The Giants took him in the 18th round, and Duffy, a middle infielder back then, didn’t stress out with each passing pick. He knew that none of the stuff would matter once he signed, especially with the Giants.

“They make it very clear to you,” Duffy said. “You’re here to help them win and go to the World Series. It’s not like you’re a work in progress and then they’re going to mold you once you get up there. Once you make it, you’re going to be expected to hit the ground running. It’s ‘go’ time.

“They also believe that there is a possibility, no matter how small, that you can get up here and help them win a game, and that might help them get to where they want to go. That relaxes you. You say, ‘OK, I can do this.’”

You know, like maybe scoring from second base on a wild pitch in Game 2 of an NL Championship Series, with two out in the ninth.

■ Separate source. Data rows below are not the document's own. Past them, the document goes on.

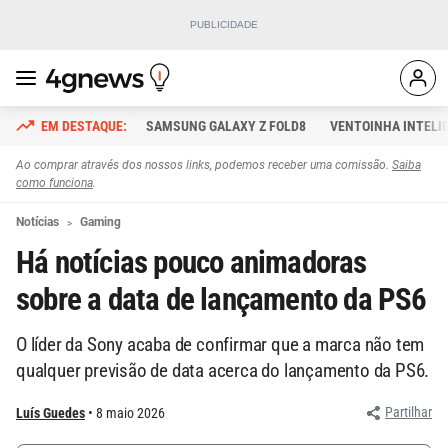
SAMSUNG GALAXY Z FOLD8
VENTOINHA INTELI
Ao comprar através dos nossos links, podemos receber uma comissão.
Saiba
como funciona
.
Notícias
Gaming
Há notícias pouco animadoras
sobre a data de lançamento da PS6
O líder da Sony acaba de confirmar que a marca não tem
qualquer previsão de data acerca do lançamento da PS6.
Partilhar
Luís Guedes
8 maio 2026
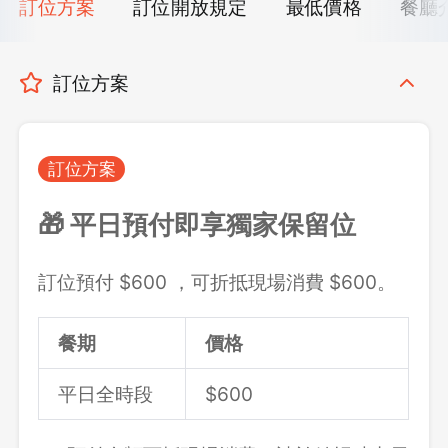
訂位方案
訂位開放規定
最低價格
餐廳
訂位方案
訂位方案
🎁 平日預付即享獨家保留位
訂位預付 $600 ，可折抵現場消費 $600。
餐期
價格
平日全時段
$600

Duffy did that to St. Louis last year (Yadier Molina was out with an oblique problem). The Giants lost the game but learned something.

This spring Duffy learned third base. “You’re so close,” he said. “It feels like you can reach out and touch the hitter. I got drilled a couple of times, but I was able to make the play, and I felt I could handle it after that. You have to be a hockey goalie at times, but you can slow down, not worry about getting your feet into position so quickly, because you have more time than you think.”

Duffy is a follower of Harvey Dorfman, the renowned psychologist who wrote “The Inner Game Of Hitting.” For Duffy it means fixating on the ball and not strategy, pitch selection or the pitcher’s approach. It also means not letting a 1-for-10 linger, not that he’s had many.

All that understated logic makes it even more hilarious that Duffy is better-known as Duffman, the superhero on The Simpsons who is actually a spoof of marketing hype. He has the Duffman logo on his bats.

Otherwise he’s a man at work, wowing the scouts on Monday night when he drove Brett Anderson’s down-and-away 0-and-1 pitch to right field, trying to keep the blinders on when all his shimmering stats go on the scoreboard.

“It’s like (second baseman Joe) Panik said when he made the All-Star team,” he said. “He said, ‘The numbers will take me where they take me.’ But, yeah, I look at those numbers once in a while.”

In a way, Blair Field turns out to be a metaphor for a lot of things, even baseball things. Matt Duffy figured out he could go a long way, if he played within the confines.